Rabbi Yossé Ben-Kisma disait : Je me trouvais une fois sur la route lorsqu’un homme m’aborda. Il me salua, et je lui rendis son salut. Puis il me dit : « Rabbi, de quel endroit es-tu ? » Je lui répondis : « D’une grande ville de Sages et de Scribes. Il me dit alors : « Rabbi, voudrais-tu habiter avec nous ? Quant à moi, je te donnerai des millions de dinars d’or, pierres précieuses, et autres richesses ! » Je lui répondis : « Même si tu me donnais tout l’argent, tout l’or et toutes les richesses du monde, je n’habiterais qu’en un lieu de Torah. » Et c’est ce qui est écrit dans le Livre des Psaumes par David, roi d’Israël : « La Torah de Ta Bouche m’est préférable à des milliers [de pièces] d’or et d’argent. » De plus, au moment où l’homme quitte ce monde, ce n’est ni l’argent, ni l’or, ni les richesses qui l’accompagnent, mais seulement [son étude de] la Torah et les bonnes actions, comme il est dit : « Lorsque tu te déplaceras, elle te guidera, lorsque tu reposeras, elle veillera sur toi... » (Proverbes 6, 22) et il est dit : « C’est à Moi qu’appartient l’argent et à Moi qu’appartient l’or dit l’Eternel D.ieu des Légions. » (Haggaï 2, 8).
Pirkei Avot 6:9
Cette Michna, rédigée sous forme de récit, suscite de nombreuses questions :
- Le verbe hébraïque employé ici pour « aborder », paga’, possède une connotation négative (porter atteinte, toucher désagréablement) et semble avoir été préféré au verbe « rencontrer » (pagach). Pour quelle raison ?

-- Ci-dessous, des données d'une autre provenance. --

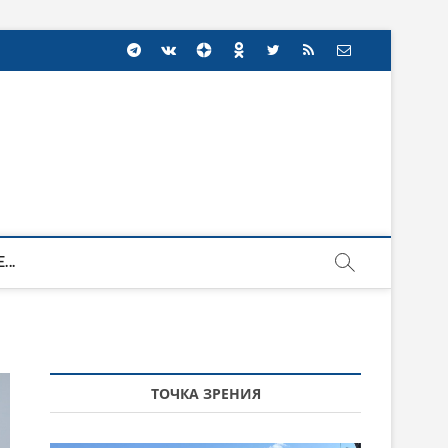
...
ТОЧКА ЗРЕНИЯ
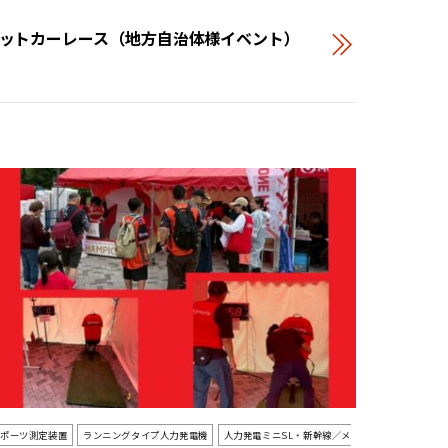
ットカーレース（地方自治体様イベント）
スポーツ測定装置
ランニングタイプ人力発電機
人力発電ミニSL・新幹線／メ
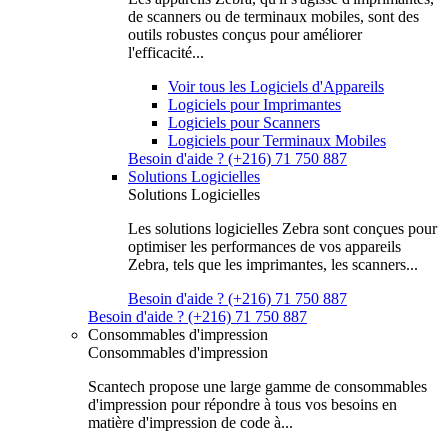
de scanners ou de terminaux mobiles, sont des
outils robustes conçus pour améliorer
l'efficacité...
Voir tous les Logiciels d'Appareils
Logiciels pour Imprimantes
Logiciels pour Scanners
Logiciels pour Terminaux Mobiles
Besoin d'aide ? (+216) 71 750 887
Solutions Logicielles
Solutions Logicielles
Les solutions logicielles Zebra sont conçues pour
optimiser les performances de vos appareils
Zebra, tels que les imprimantes, les scanners...
Besoin d'aide ? (+216) 71 750 887
Besoin d'aide ? (+216) 71 750 887
Consommables d'impression
Consommables d'impression
Scantech propose une large gamme de consommables
d'impression pour répondre à tous vos besoins en
matière d'impression de code à...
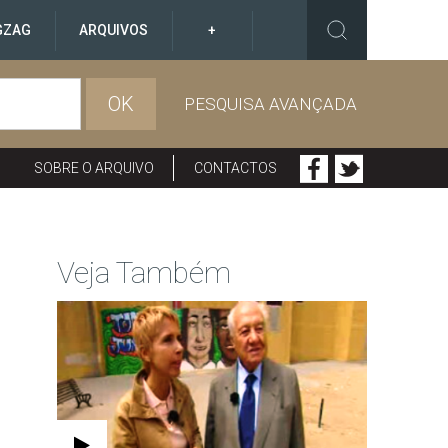
GZAG
ARQUIVOS
+
OK
PESQUISA AVANÇADA
SOBRE O ARQUIVO
CONTACTOS
Veja Também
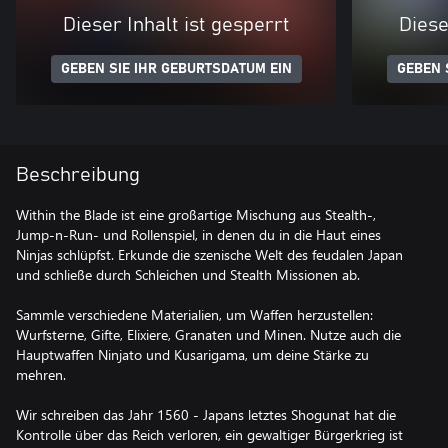
Dieser Inhalt ist gesperrt
Diese
GEBEN SIE IHR GEBURTSDATUM EIN
GEBEN 
Beschreibung
Within the Blade ist eine großartige Mischung aus Stealth-,
Jump-n-Run- und Rollenspiel, in denen du in die Haut eines
Ninjas schlüpfst. Erkunde die szenische Welt des feudalen Japan
und schließe durch Schleichen und Stealth Missionen ab.
Sammle verschiedene Materialien, um Waffen herzustellen:
Wurfsterne, Gifte, Elixiere, Granaten und Minen. Nutze auch die
Hauptwaffen Ninjato und Kusarigama, um deine Stärke zu
mehren.
Wir schreiben das Jahr 1560 - Japans letztes Shogunat hat die
Kontrolle über das Reich verloren, ein gewaltiger Bürgerkrieg ist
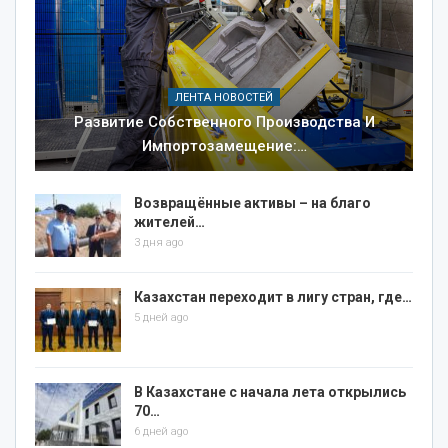
ЛЕНТА НОВОСТЕЙ
Развитие Собственного Производства И
Импортозамещение:…
Возвращённые активы – на благо
жителей…
3 дня ago
Казахстан переходит в лигу стран, где…
5 дней ago
В Казахстане с начала лета открылись
70…
6 дней ago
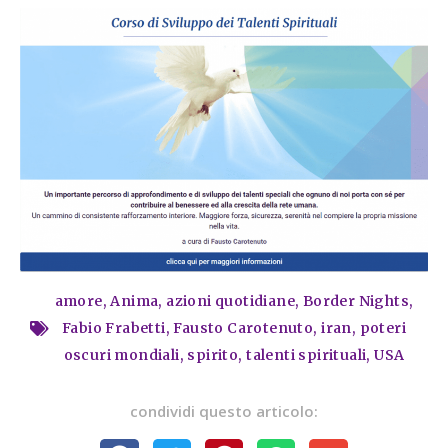
amore
,
Anima
,
azioni quotidiane
,
Border Nights
,
Fabio Frabetti
,
Fausto Carotenuto
,
iran
,
poteri
oscuri mondiali
,
spirito
,
talenti spirituali
,
USA
condividi questo articolo:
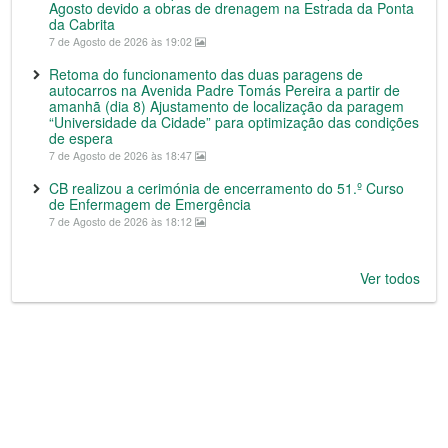
Agosto devido a obras de drenagem na Estrada da Ponta
da Cabrita
7 de Agosto de 2026 às 19:02
Retoma do funcionamento das duas paragens de
autocarros na Avenida Padre Tomás Pereira a partir de
amanhã (dia 8) Ajustamento de localização da paragem
“Universidade da Cidade” para optimização das condições
de espera
7 de Agosto de 2026 às 18:47
CB realizou a cerimónia de encerramento do 51.º Curso
de Enfermagem de Emergência
7 de Agosto de 2026 às 18:12
Ver todos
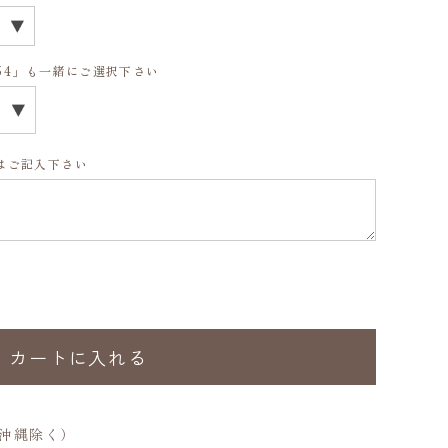
紙￥54」も一緒にご選択下さい
様はご記入下さい
カートに入れる
、沖縄除く）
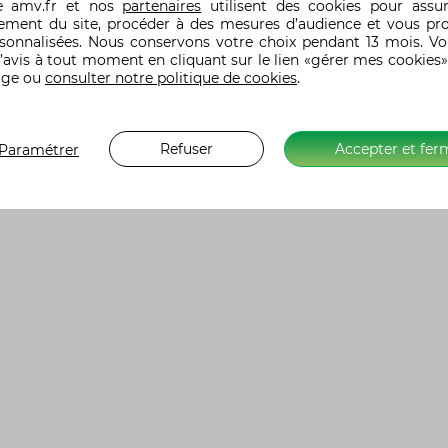
te
amv.fr
et nos
partenaires
utilisent des cookies pour assu
ement du site, procéder à des mesures d’audience et vous pr
rsonnalisées. Nous conservons votre choix pendant 13 mois. V
’avis à tout moment en cliquant sur le lien «gérer mes cookies»
age ou
consulter notre politique de cookies
.
Refuser
Accepter et fer
Paramétrer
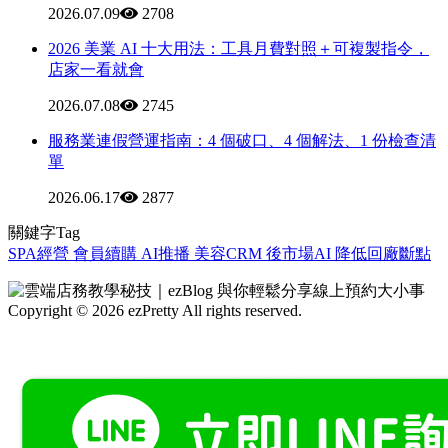
2026.07.09
2708
2026 美業 AI 十大用法：工具月費對照＋可複製指令，
店家一看就會
2026.07.08
2745
服務業連假營運指南：4 個破口、4 個解法、1 份檢查清
單
2026.06.17
2877
關鍵字Tag
SPA經營
會員續購
AI推播
美容CRM
後市場AI
降低回廠斷點
Copyright © 2026 ezPretty All rights reserved.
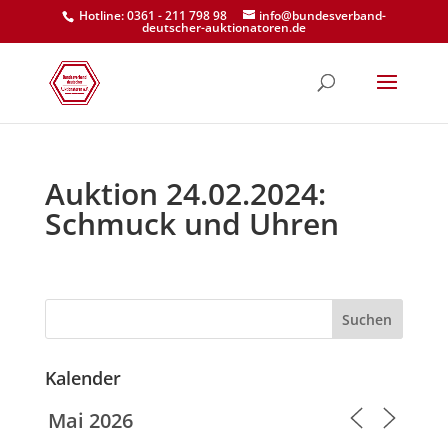
Hotline: 0361 - 211 798 98
info@bundesverband-
deutscher-auktionatoren.de
Auktion 24.02.2024:
Schmuck und Uhren
Suchen
Kalender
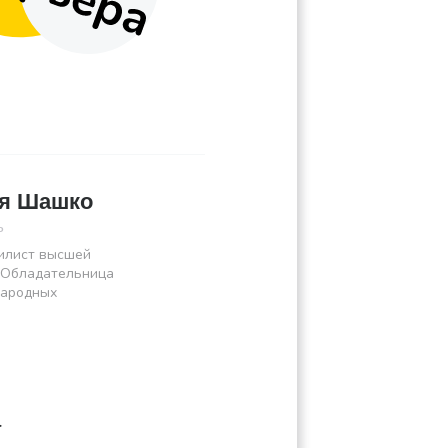
ия Шашко
ь
илист высшей
 Обладательница
народных
а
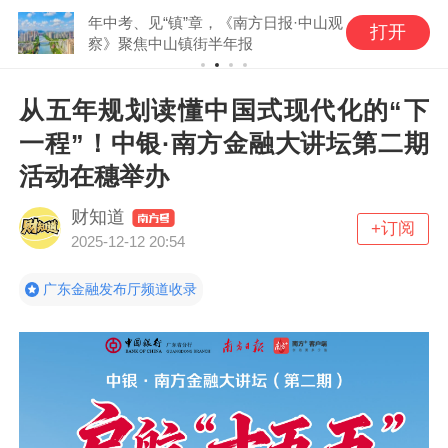
年中考、见“镇”章，《南方日报·中山观
打开
察》聚焦中山镇街半年报
从五年规划读懂中国式现代化的“下
一程”！中银·南方金融大讲坛第二期
活动在穗举办
财知道
+订阅
2025-12-12 20:54
广东金融发布厅频道收录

- Pourquoi n’est-ce pas Rabbi Yossé qui salua l’homme en premier, comme nous l’avons appris précédemment dans les Pirkei Avot : « Sois le premier à saluer tout homme. »1 ?
- Qu’y a-t-il de si exceptionnel à rendre le salut2 pour que l’auteur le mentionne dans son enseignement ?
- Il suffisait d’indiquer « c’est ce qui est écrit dans le Livre des Psaumes ». Pourquoi ajoute-t-il l’expression, apparemment superflue, « par David, roi d’Israël » ?
- Que vient prouver ou illustrer le verset « C’est à Moi qu’appartient l’argent, etc. » ?
- Que nous apprend la mention du nom de l’auteur « Rabbi Yossé Ben-Kisma » ?
Le défi au Sage
L’homme qui aborda Rabbi Yossé attenta effectivement à l’honneur de celui-ci, comme en fait foi le choix de ce verbe. Il voulait en effet le persuader de quitter la dimension de l’étude permanente et intensive de la Torah pour venir s’établir dans sa ville, comme le montre la suite du récit. Rabbi Yossé l’avait lu d’emblée sur son visage, et c’est pourquoi il ne put le saluer.3 C’est seulement lorsque l’homme l’eut salué qu’il lui rendit son salut, n’ayant pas d’autre choix.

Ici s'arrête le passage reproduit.